I did ask the USGS to notify me of magnitude 2.5 earthquakes “in the Bay Area” – and in a week I haven’t seen a single one. So much for daily occurrences! Now, I got to define what area I wanted, and perhaps I made it too small.
While I was out there I saw something I had missed – and I’m very glad I had, because if I had seen this earlier I would never have taken the time to forecast earthquakes.
That’s what I had said: 8s are annual, 7s are monthly, 6s are more than weekly, and 5s are more than daily.
Incidentally, my alter ego the kid picked up a book on modern global seismology – and I have had to add the continuum mechanics of solids to his nanny’s list of things to clean up after him. Well, it’s another one of those things I look at every once in a while.
I have 2 possible posts for Monday: they are at stage IV – the narrative is done, as well as the mathematics.

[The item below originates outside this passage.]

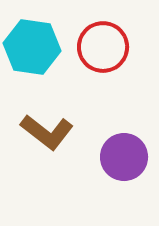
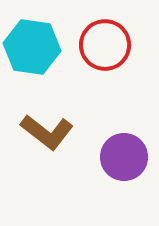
red circle: moved 2 px right, 2 px up
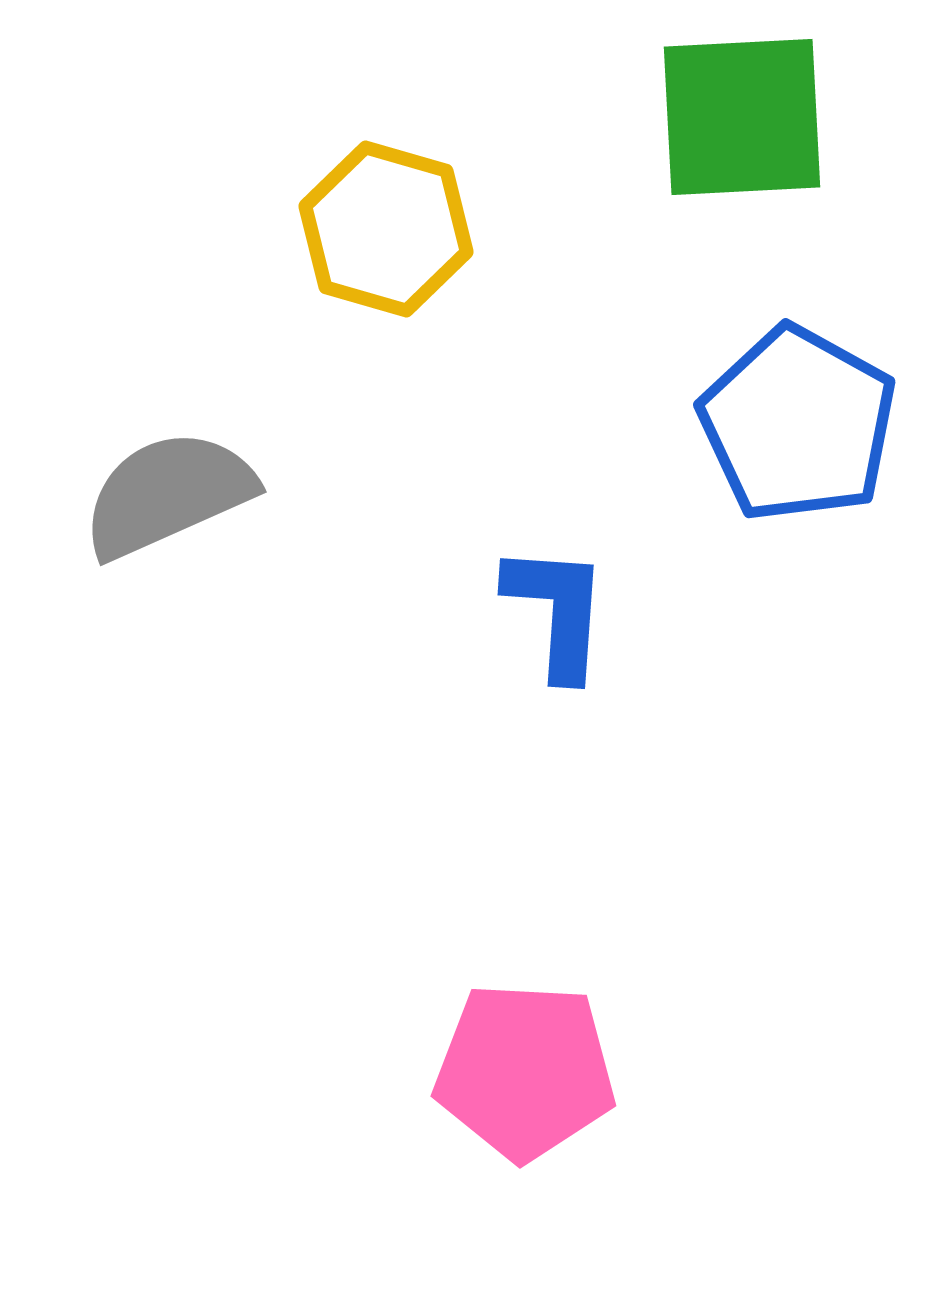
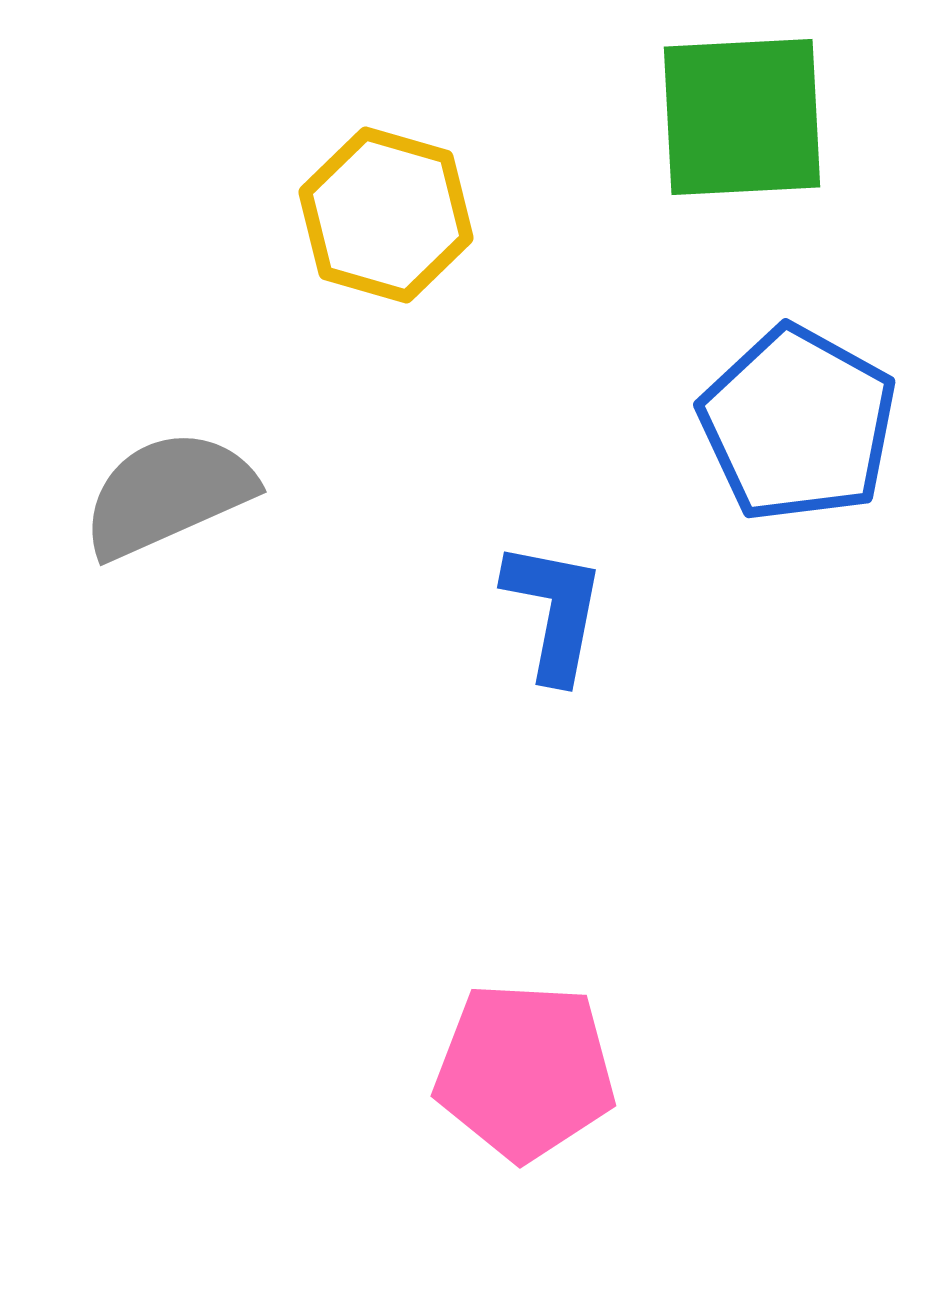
yellow hexagon: moved 14 px up
blue L-shape: moved 3 px left; rotated 7 degrees clockwise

On the other hand, I could try to collect images of trusses. I don’t really want to work any more truss problems, but I also don’t want to just drop the subject. Such a post, consisting mostly of pictures, should require negligible commentary…but this could be a fairly long search…and if I make the drawings myself, it could take time.
And yet, once I’ve made each drawing, if I ever decide to work a problem using that particular truss…well, I’ll at least have the drawing ready. Hmm. Do I really want to take the time to add labels?
Finally, let me talk very briefly about the Oppenheimer lecture at Cal (UC Berkeley) almost 2 weeks ago.
I didn’t check until the morning of the lecture to see who the speaker was. All I knew about him was that he was a Nobel laureate.
I was thrilled to see that the speaker was Gerard ‘t Hooft. I don’t usually recognize the names of new Nobel laureates in physics – but, back in 1999 when his name was announced, I knew who he was and what he had done.
He had proved that the electroweak theory was renormalizable – the infinities that show up when we work with Feynman diagrams all cancel out.
Then, I believe, he showed that the model of quarks was renormalizable.
In short, I thought of him as being a theoretical physicist’s mathematical physicist. He was the one who proved everything.
To top it off, a few years before he won the Nobel Prize, he wrote a small book called “In search of the ultimate building blocks” (Cambridge, 0-521-57883-3). It’s a great little survey of modern particle physics, in 180 pages, by an acknowledged master. If you’re interested in the subject, and less than a master yourself, you might want to pick this up…even if it only serves as an introduction to more detailed texts.
So I spent the morning reading it. (Of course I owned it.)
It turns out that his lecture that afternoon was at about the same level, albeit more focused on gauge theories and the Higgs particle; after all, he only an hour and a half. He did not, however, talk about recent experimental evidence from the LHC (large hadron collider).
And with that, let me loose the dogs of war – the boys of summer? – no, the kids of math – and get about my business today.